**Exercise goal:** From the line containing "Comment puis-je joindre" down to the final line of the entries below, quote every line verbatim. Exclude pictures.

**Material provided:**

━━━━━━━━━━━━━━━━

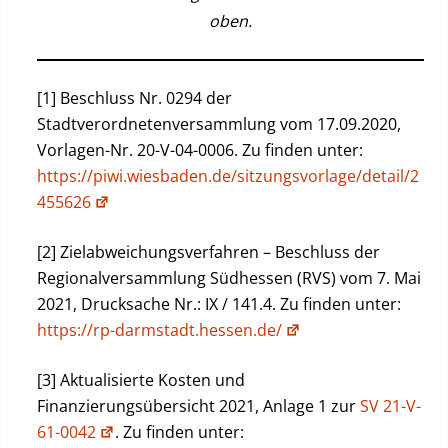
oben.
[1] Beschluss Nr. 0294 der
Stadtverordnetenversammlung vom 17.09.2020,
Vorlagen-Nr. 20-V-04-0006. Zu finden unter:
https://piwi.wiesbaden.de/sitzungsvorlage/detail/2
455626
[2] Zielabweichungsverfahren – Beschluss der
Regionalversammlung Südhessen (RVS) vom 7. Mai
2021, Drucksache Nr.: IX / 141.4. Zu finden unter:
https://rp-darmstadt.hessen.de/
[3] Aktualisierte Kosten und
Finanzierungsübersicht 2021, Anlage 1 zur
SV 21-V-
61-0042
. Zu finden unter:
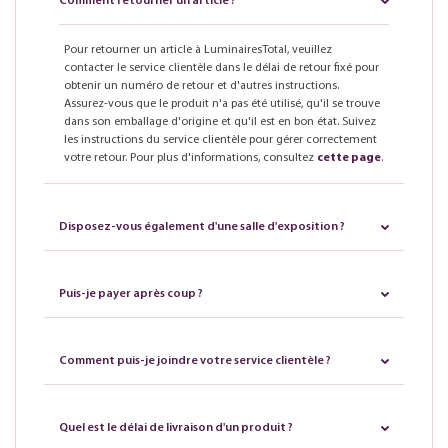
Comment retourner un article ?
Pour retourner un article à LuminairesTotal, veuillez
contacter le service clientèle dans le délai de retour fixé pour
obtenir un numéro de retour et d'autres instructions.
Assurez-vous que le produit n'a pas été utilisé, qu'il se trouve
dans son emballage d'origine et qu'il est en bon état. Suivez
les instructions du service clientèle pour gérer correctement
votre retour. Pour plus d'informations, consultez
cette page
.
Disposez-vous également d'une salle d'exposition ?
Puis-je payer après coup ?
Comment puis-je joindre votre service clientèle ?
Quel est le délai de livraison d'un produit ?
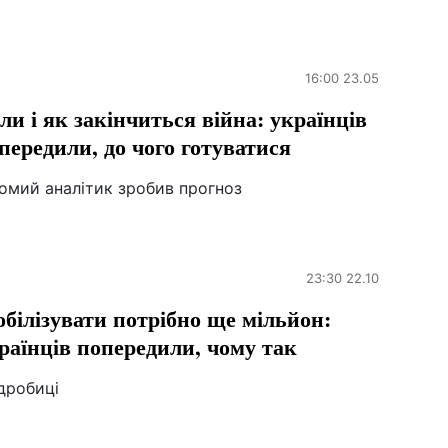
16:00 23.05
ли і як закінчиться війна: українців
передили, до чого готуватися
омий аналітик зробив прогноз
23:30 22.10
білізувати потрібно ще мільйон:
раїнців попередили, чому так
дробиці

━━━━━━━━━━━━━━━━

**Result:**
Comment puis-je joindre votre service clientèle ?
Quel est le délai de livraison d'un produit ?
16:00 23.05
ли і як закінчиться війна: українців
передили, до чого готуватися
омий аналітик зробив прогноз
23:30 22.10
білізувати потрібно ще мільйон:
раїнців попередили, чому так
дробиці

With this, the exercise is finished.